Of all life's difficult experiences, none would compare to experiencing God and discovering that he is as bad as you had been told or had feared. Hardship and sorrow is for a season, but living with your Creator is forever. Even suicide is no escape to the "giver of life" if you believe that He created you immortal and does not respect your free will choice of mortality. In the Eagles' words, "You can check out any time you like, but you can never leave!"
Imagine living through an experience that leads you to conclude that God:
Imagine living through an experience that leads you to conclude that God:
- is not faithful and forgiving (1 John 1:9),
- does delight in the death of the wicked (Ezekiel 33:11),
- does not keep His covenant of love to a thousand generations (Deut 7:9), and
- is pleased by acts of child sacrifice
(Jer 7:30,31; Jer 32:35; Lev 18:21; Lev 20:2-5).

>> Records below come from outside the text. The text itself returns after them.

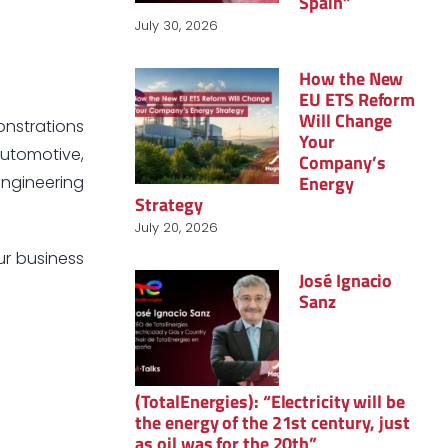
Spain”
July 30, 2026
How the New
EU ETS Reform
Will Change
onstrations
Your
Automotive,
Company’s
Energy
Engineering
Strategy
July 20, 2026
ur business
José Ignacio
Sanz
(TotalEnergies): “Electricity will be
the energy of the 21st century, just
as oil was for the 20th”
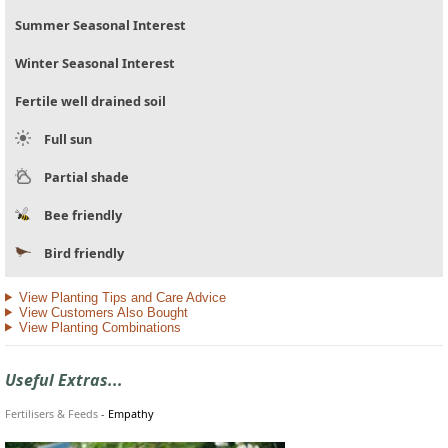
Summer Seasonal Interest
Winter Seasonal Interest
Fertile well drained soil
Full sun
Partial shade
Bee friendly
Bird friendly
View Planting Tips and Care Advice
View Customers Also Bought
View Planting Combinations
Useful Extras...
Fertilisers & Feeds
-
Empathy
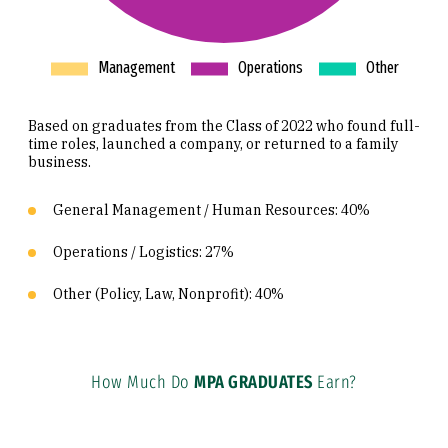
Based on graduates from the Class of 2022 who found full-
time roles, launched a company, or returned to a family
business.
General Management / Human Resources: 40%
Operations / Logistics: 27%
Other (Policy, Law, Nonprofit): 40%
How Much Do
MPA GRADUATES
Earn?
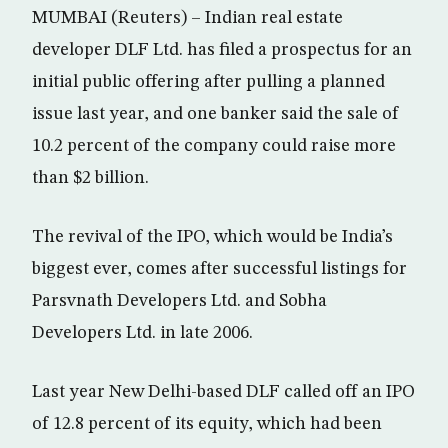
MUMBAI (Reuters) – Indian real estate
developer DLF Ltd. has filed a prospectus for an
initial public offering after pulling a planned
issue last year, and one banker said the sale of
10.2 percent of the company could raise more
than $2 billion.
The revival of the IPO, which would be India’s
biggest ever, comes after successful listings for
Parsvnath Developers Ltd. and Sobha
Developers Ltd. in late 2006.
Last year New Delhi-based DLF called off an IPO
of 12.8 percent of its equity, which had been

Of all life's crucibles, such an experience defines extreme heat. Is it possible that God would place His chosen, covenant people in such circumstances so as to bring us face to face with our misconceptions of His character?
Now, consider the anguish of soul that Abraham experiences when he perceives that God is quite happy destroying the evil people of Sodom and Gomorrah, without regard to the righteous people living there -- the so-called "collateral damage" of warfare. Abraham politely and respectfully reminds God that He is the upholder of truth and justice, and surely He has a responsibility to do right (Gen 18:25). In this experience, Abraham is led by God through an experience where he confronts his misconception of God; that God might not be good and just. But a chapter later, Abraham has seen the depravity of Sodom directed at Lot's household, has seen the deliverance of his nephew's household, and is overlooking the smoking remains of Sodom and Gomorrah, settled in his understanding of God's goodness.

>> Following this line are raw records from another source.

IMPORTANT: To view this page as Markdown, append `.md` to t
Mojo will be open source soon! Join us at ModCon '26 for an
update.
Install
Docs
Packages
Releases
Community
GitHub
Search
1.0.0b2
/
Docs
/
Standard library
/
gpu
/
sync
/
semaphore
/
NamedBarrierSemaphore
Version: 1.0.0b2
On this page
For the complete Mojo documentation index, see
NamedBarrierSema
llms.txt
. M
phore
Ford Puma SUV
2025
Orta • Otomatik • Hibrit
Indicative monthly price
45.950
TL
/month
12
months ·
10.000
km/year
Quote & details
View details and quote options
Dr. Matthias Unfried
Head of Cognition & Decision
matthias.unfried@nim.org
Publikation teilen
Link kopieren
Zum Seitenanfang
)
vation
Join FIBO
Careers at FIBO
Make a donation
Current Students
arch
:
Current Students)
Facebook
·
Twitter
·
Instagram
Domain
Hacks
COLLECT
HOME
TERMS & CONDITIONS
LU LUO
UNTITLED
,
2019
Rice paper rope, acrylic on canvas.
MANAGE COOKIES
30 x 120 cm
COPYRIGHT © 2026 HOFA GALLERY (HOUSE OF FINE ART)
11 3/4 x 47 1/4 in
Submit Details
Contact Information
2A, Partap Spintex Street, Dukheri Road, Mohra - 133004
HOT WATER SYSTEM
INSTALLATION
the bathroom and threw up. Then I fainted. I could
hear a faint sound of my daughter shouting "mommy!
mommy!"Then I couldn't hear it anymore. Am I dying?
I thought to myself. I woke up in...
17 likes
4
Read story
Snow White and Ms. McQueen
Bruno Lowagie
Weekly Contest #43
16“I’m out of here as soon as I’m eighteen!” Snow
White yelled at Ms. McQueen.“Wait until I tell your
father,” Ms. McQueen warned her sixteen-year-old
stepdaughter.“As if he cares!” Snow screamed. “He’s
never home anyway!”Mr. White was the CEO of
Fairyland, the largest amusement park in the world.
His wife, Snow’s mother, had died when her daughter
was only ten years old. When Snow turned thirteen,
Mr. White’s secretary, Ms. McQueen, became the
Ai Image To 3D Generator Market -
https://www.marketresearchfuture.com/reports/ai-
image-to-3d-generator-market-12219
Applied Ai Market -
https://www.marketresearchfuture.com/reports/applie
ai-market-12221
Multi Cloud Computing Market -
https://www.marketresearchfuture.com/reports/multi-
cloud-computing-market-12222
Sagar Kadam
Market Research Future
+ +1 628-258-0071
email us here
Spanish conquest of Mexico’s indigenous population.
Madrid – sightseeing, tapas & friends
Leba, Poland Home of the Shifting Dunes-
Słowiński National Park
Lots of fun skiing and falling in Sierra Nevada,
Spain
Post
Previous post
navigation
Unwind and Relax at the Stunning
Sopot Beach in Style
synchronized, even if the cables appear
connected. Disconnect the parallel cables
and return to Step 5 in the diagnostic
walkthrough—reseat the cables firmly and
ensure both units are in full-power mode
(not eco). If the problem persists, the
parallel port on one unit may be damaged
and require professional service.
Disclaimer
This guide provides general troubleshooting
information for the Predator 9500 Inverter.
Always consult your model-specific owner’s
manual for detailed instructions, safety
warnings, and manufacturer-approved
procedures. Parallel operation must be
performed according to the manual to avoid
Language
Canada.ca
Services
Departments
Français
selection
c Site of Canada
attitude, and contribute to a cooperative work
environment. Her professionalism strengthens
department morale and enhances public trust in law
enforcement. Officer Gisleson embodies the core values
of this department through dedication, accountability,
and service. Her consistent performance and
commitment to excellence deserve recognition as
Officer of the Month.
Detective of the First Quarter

Again, consider the anguish of soul that Abraham experiences when both he and his son perceive that God is pleased by acts of child sacrifice. Now, Hebrews 11 tells us that Abraham reasoned that his son would pass through this experience of death to life again, but that is not fundamentally different to the pagan belief that the child would "pass through the fire to Molech". Either God likes this sort of thing or he doesn't, and this crucible experience brings Abraham face to face with his incorrect conception of God as a being who likes this sort of sacrifice. By the end of the chapter an Angel has verbally stayed his hand and a voice from heaven has re-established God's covenant with Abraham.
Moses describes this experience as a test of Abraham's character, rather than a test of his understanding of God's character. However, an observation leads us to consider other explanations for this experience. That is, God knows the end from the beginning, so we know that God didn't put Abraham through this experience so that He, God, could learn something about Abraham. Perhaps it was so that Abraham could learn something about God?